Omit all images, then repeat exactly the lines below from the one containing "En poursuivant votre" through the one containing "え等がなければ5年間標章等を保管することになります。", both ends included.

--- MATERIAL FOR THIS EXERCISE Enclosed Below ---

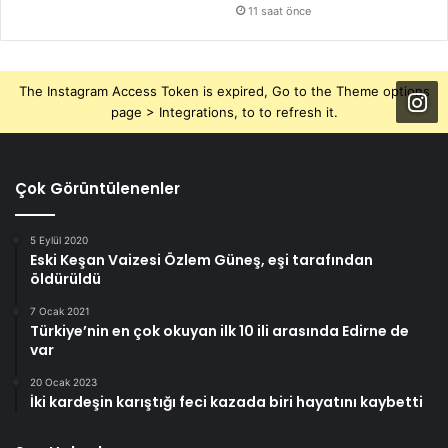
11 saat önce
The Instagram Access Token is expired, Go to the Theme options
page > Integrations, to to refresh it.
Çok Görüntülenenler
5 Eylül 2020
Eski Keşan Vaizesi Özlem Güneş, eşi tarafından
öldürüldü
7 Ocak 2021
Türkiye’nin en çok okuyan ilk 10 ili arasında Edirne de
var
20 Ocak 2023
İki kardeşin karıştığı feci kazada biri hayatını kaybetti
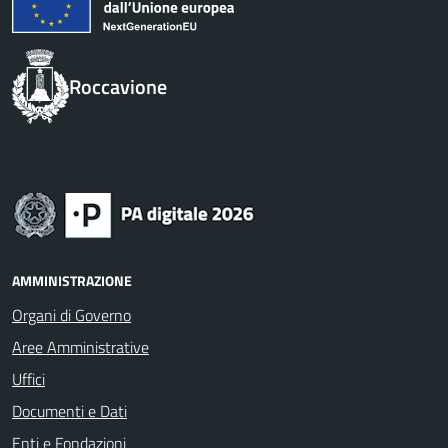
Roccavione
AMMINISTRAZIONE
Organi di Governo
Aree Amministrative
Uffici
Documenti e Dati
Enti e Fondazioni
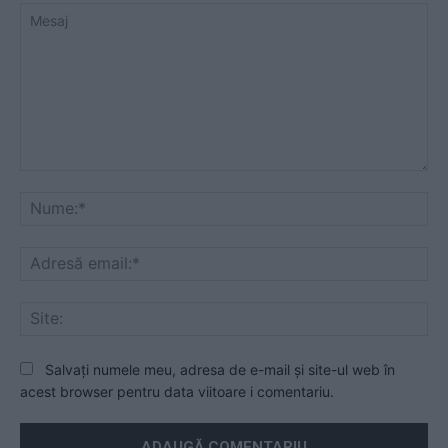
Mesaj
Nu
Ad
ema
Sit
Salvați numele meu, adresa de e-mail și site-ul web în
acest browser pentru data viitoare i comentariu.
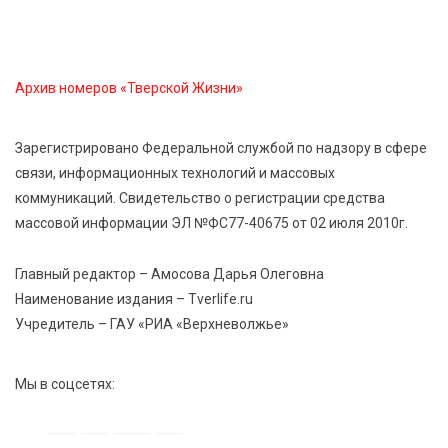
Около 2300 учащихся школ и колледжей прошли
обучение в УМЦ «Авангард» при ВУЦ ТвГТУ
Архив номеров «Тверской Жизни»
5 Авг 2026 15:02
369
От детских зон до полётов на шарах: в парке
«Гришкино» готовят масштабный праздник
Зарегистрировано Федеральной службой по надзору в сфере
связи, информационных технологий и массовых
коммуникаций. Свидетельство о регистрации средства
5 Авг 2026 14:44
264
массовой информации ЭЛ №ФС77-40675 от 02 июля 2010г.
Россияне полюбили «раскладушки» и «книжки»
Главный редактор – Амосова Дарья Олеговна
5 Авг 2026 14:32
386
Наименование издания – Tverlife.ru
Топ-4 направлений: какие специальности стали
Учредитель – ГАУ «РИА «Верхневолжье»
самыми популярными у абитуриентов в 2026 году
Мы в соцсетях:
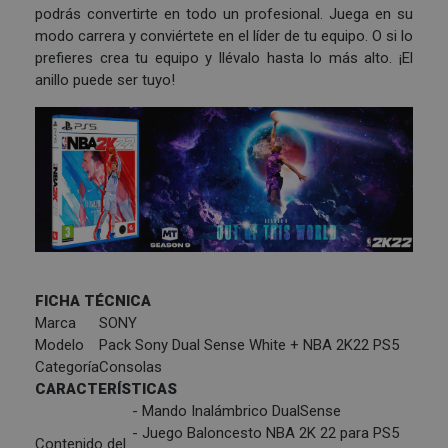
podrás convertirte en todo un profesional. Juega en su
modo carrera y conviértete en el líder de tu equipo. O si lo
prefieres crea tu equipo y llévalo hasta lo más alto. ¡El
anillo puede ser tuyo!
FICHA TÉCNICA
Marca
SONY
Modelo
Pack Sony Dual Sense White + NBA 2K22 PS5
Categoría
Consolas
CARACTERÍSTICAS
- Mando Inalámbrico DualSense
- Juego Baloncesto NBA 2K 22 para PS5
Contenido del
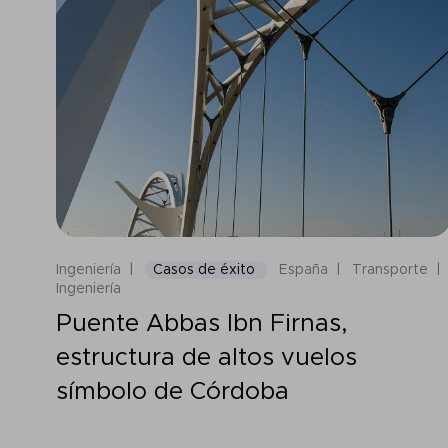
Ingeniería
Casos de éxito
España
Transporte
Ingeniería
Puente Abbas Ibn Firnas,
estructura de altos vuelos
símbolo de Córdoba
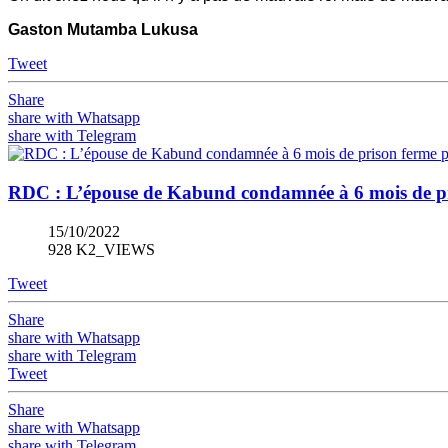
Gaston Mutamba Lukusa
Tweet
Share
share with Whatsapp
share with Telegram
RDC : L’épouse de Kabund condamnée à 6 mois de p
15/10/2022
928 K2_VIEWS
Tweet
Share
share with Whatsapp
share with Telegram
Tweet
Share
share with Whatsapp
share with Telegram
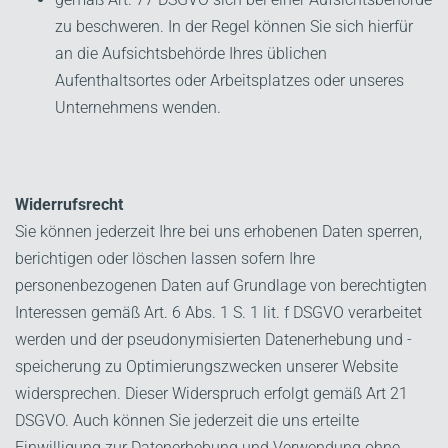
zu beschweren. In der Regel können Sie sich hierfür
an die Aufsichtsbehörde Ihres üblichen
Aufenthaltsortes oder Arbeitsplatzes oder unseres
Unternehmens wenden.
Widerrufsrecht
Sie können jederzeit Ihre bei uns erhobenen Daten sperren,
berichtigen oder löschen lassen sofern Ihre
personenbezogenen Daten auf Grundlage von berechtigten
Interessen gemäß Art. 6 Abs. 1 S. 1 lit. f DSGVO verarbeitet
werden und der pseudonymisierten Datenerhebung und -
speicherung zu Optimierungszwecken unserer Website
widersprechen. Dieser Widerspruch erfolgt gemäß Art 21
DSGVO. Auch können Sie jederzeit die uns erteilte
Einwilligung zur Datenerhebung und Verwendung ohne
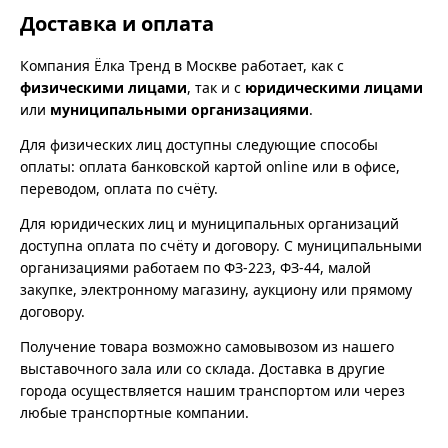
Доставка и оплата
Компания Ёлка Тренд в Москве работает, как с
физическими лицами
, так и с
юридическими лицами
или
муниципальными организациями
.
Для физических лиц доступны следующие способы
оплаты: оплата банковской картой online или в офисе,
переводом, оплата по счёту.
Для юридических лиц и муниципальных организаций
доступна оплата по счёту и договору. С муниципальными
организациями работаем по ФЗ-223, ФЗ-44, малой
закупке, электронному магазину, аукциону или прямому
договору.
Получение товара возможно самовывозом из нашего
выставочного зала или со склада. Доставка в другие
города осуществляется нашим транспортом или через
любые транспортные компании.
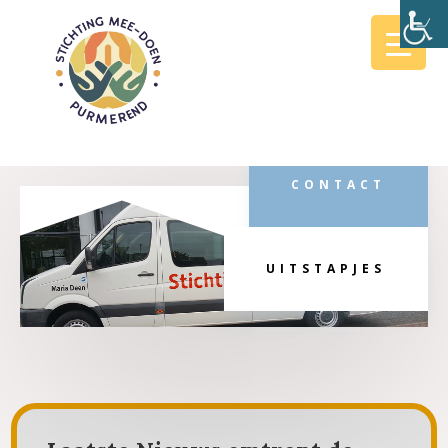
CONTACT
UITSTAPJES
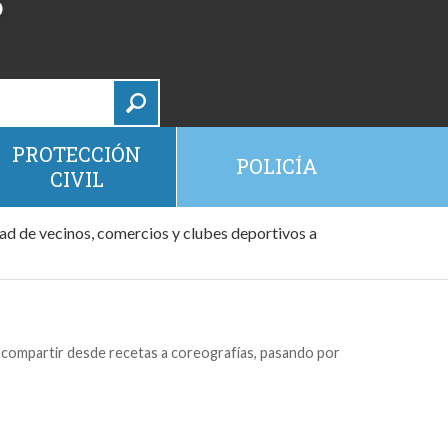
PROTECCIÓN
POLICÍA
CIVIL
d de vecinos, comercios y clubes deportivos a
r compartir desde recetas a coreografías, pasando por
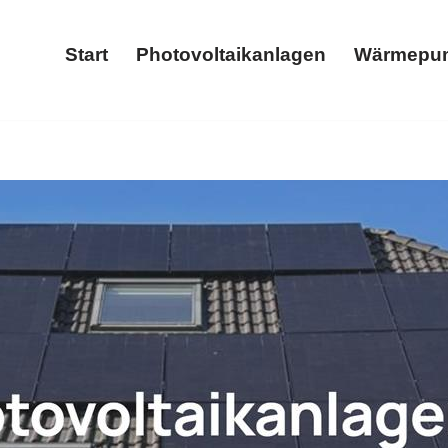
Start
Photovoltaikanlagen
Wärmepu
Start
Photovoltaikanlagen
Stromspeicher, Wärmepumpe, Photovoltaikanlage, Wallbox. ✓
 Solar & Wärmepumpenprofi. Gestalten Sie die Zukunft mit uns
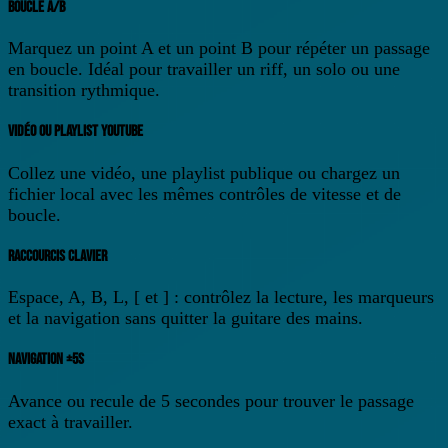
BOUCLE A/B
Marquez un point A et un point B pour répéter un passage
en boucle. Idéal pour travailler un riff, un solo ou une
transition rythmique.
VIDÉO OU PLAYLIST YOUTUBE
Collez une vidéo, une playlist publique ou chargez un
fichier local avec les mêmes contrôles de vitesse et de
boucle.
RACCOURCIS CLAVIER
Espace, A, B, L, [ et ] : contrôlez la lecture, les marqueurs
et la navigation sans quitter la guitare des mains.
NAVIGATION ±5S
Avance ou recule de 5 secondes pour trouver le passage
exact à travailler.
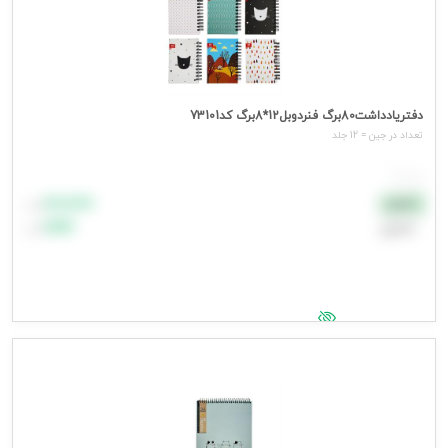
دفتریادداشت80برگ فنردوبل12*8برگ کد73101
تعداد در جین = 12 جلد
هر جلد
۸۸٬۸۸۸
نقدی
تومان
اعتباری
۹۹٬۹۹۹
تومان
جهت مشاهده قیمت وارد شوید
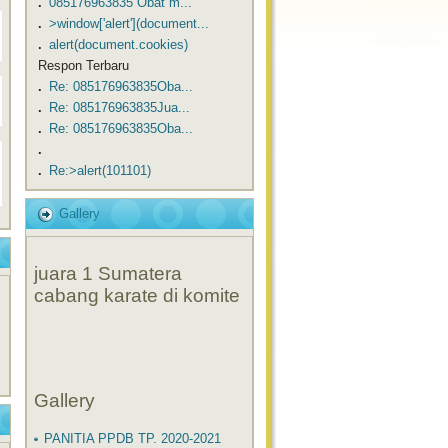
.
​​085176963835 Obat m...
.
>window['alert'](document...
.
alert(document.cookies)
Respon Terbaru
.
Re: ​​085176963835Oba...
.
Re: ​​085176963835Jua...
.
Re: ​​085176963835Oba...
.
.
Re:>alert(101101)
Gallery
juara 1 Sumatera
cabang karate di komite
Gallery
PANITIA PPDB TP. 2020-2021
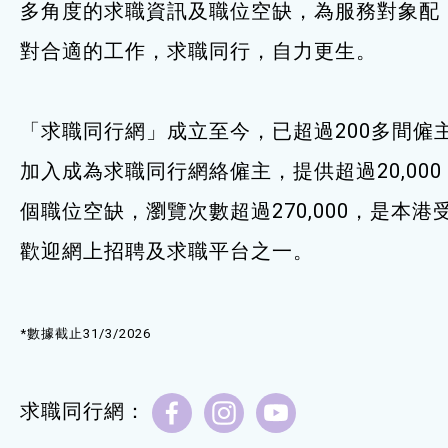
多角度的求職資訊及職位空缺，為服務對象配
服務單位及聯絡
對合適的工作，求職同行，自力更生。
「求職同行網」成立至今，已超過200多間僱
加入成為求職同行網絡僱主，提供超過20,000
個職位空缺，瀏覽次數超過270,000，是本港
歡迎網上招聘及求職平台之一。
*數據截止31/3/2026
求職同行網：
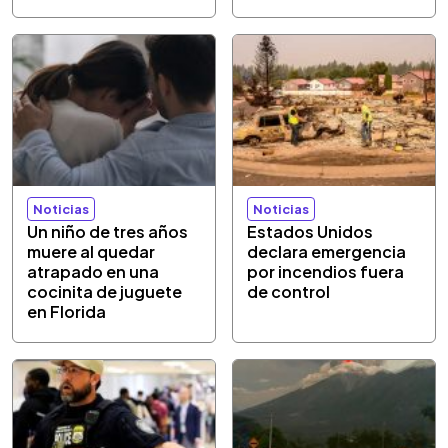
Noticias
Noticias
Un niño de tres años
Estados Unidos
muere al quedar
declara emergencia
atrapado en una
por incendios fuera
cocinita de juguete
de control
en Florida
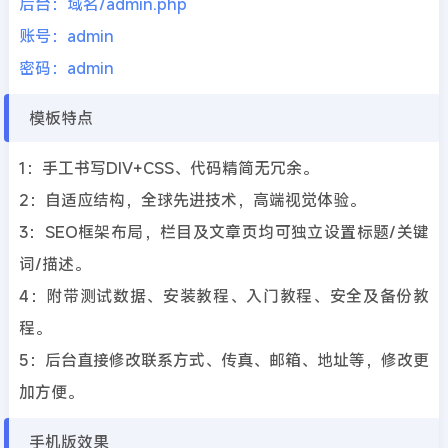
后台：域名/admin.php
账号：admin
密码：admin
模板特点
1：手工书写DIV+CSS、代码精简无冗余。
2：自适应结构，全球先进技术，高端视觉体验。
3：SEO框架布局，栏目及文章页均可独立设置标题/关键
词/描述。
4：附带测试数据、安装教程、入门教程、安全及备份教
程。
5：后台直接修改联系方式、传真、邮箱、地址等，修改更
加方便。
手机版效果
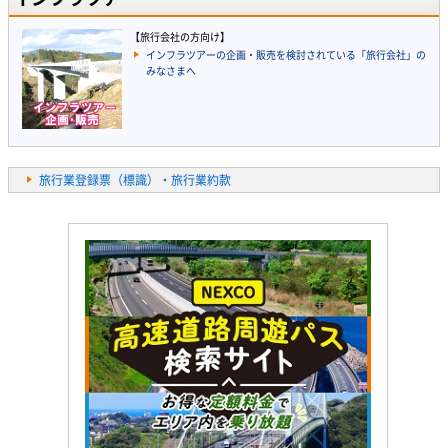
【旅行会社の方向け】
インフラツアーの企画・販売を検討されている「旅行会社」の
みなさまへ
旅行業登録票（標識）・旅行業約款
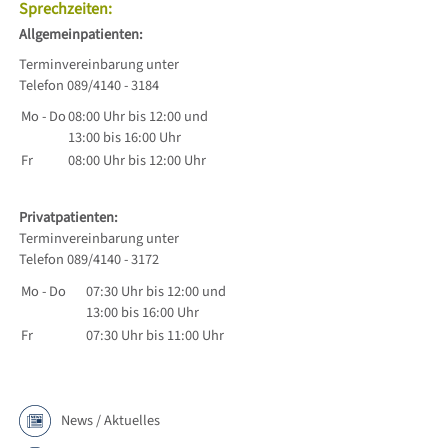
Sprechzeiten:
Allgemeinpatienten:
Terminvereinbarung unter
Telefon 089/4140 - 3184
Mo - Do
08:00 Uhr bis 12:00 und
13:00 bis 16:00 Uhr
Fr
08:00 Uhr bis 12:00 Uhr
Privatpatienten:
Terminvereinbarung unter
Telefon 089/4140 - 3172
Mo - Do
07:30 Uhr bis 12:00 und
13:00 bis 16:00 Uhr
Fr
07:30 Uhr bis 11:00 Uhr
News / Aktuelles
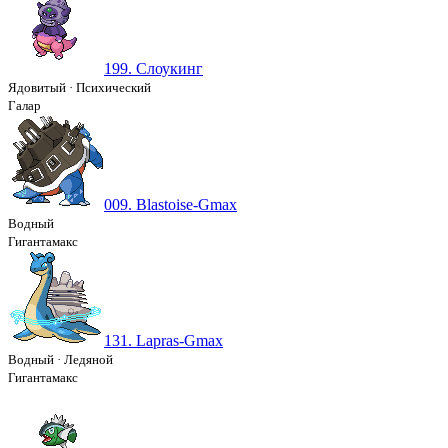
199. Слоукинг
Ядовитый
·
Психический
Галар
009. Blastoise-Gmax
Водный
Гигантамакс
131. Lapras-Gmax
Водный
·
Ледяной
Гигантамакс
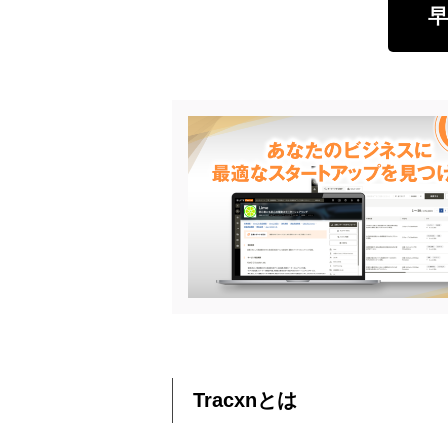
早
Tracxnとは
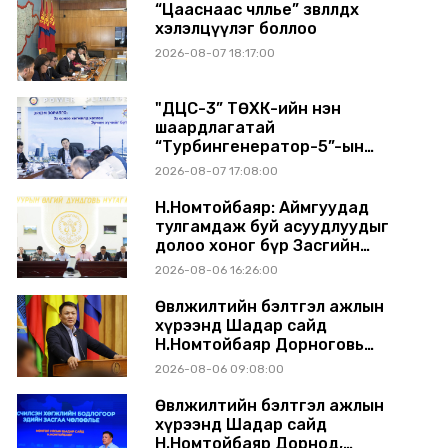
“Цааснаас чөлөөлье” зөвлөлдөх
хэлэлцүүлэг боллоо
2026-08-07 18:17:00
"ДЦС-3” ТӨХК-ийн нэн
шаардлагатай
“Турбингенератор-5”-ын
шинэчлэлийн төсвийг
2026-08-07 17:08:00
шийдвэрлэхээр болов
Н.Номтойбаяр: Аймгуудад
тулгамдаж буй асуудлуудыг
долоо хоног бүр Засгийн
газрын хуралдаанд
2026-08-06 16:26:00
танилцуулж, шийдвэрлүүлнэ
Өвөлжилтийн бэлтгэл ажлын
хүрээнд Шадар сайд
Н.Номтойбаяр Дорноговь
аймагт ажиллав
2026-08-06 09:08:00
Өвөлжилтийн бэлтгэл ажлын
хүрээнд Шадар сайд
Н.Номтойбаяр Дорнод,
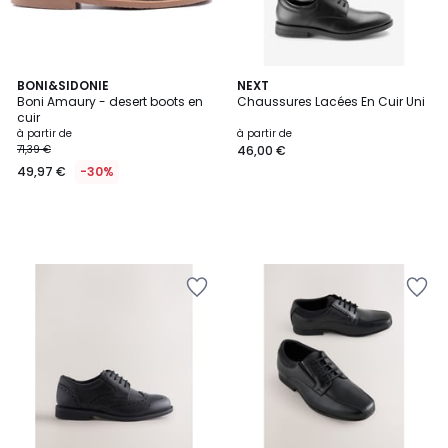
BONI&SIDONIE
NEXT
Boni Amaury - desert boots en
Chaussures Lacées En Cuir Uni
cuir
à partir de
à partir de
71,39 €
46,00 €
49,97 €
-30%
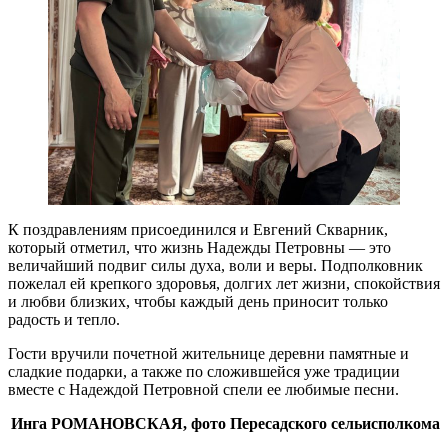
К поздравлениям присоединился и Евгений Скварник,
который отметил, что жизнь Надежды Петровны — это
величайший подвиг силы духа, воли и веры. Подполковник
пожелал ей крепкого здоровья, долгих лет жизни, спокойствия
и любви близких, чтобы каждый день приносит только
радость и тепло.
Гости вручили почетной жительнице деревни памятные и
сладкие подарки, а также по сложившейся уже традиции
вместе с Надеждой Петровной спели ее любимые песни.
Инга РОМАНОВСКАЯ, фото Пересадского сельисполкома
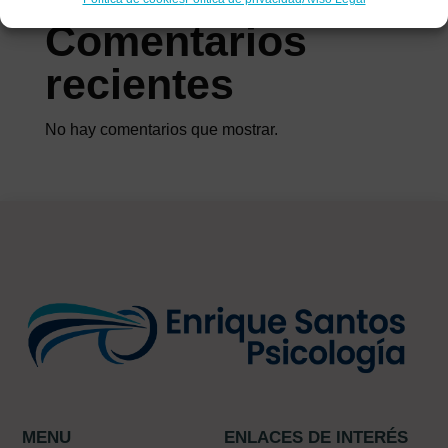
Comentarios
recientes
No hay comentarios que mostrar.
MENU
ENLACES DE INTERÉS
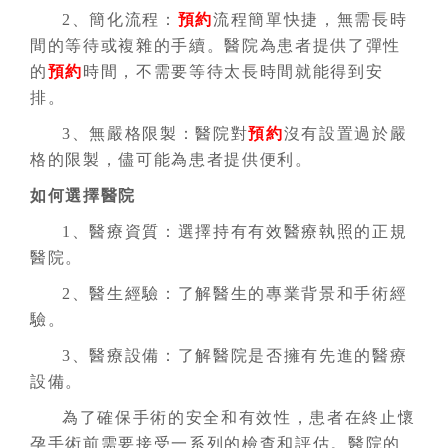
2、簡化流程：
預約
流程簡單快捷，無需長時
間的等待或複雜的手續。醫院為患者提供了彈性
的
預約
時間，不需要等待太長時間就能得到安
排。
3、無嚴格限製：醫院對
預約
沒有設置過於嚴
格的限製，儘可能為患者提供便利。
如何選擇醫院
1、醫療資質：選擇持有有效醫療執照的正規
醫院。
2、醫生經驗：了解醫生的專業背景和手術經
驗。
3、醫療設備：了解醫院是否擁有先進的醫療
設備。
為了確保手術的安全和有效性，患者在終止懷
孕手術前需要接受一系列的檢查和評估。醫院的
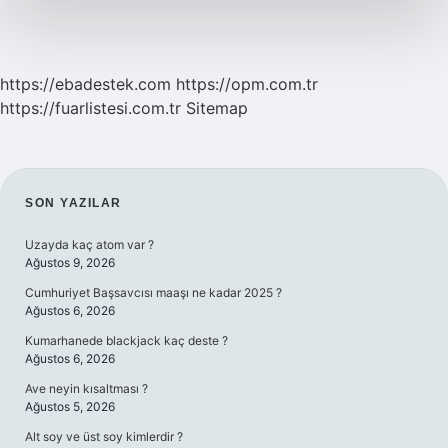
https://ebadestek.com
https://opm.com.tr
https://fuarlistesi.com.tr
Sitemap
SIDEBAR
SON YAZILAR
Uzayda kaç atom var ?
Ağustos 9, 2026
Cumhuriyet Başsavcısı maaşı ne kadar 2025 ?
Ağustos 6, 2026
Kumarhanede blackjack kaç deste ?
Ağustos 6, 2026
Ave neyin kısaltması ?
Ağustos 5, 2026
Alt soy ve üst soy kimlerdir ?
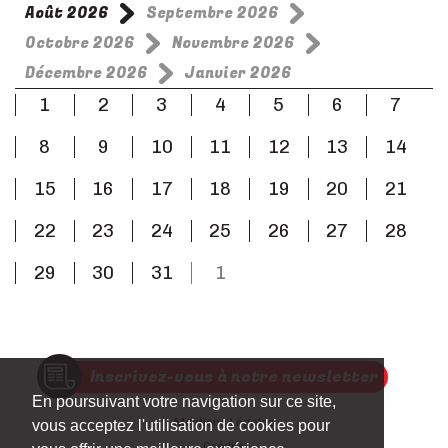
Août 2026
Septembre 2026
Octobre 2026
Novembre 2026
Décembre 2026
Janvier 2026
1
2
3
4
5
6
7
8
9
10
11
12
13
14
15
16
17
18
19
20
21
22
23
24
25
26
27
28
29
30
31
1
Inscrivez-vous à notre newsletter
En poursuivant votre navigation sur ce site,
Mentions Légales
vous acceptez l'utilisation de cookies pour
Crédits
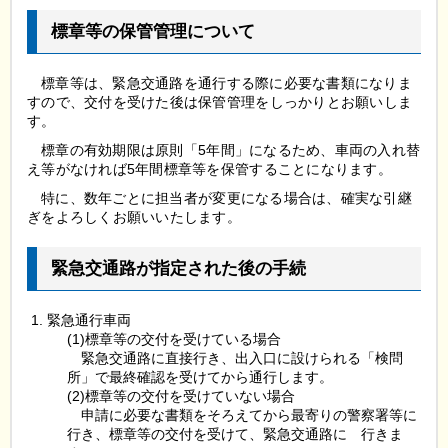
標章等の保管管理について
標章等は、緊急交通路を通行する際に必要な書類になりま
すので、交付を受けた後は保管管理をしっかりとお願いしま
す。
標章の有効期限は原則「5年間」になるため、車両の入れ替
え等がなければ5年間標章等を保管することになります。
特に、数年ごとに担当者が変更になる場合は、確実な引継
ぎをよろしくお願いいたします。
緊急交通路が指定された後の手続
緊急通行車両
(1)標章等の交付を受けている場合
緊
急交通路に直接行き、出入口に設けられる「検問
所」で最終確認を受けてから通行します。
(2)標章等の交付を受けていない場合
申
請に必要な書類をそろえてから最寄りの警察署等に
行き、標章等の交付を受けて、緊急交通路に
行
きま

--- End of Enclosed MATERIAL FOR THIS EXERCISE ---

§ SOLUTION BELOW
En poursuivant votre navigation sur ce site,
Mentions Légales
vous acceptez l'utilisation de cookies pour
Crédits
標章等の保管管理について
標章等は、緊急交通路を通行する際に必要な書類になりま
すので、交付を受けた後は保管管理をしっかりとお願いしま
す。
標章の有効期限は原則「5年間」になるため、車両の入れ替
え等がなければ5年間標章等を保管することになります。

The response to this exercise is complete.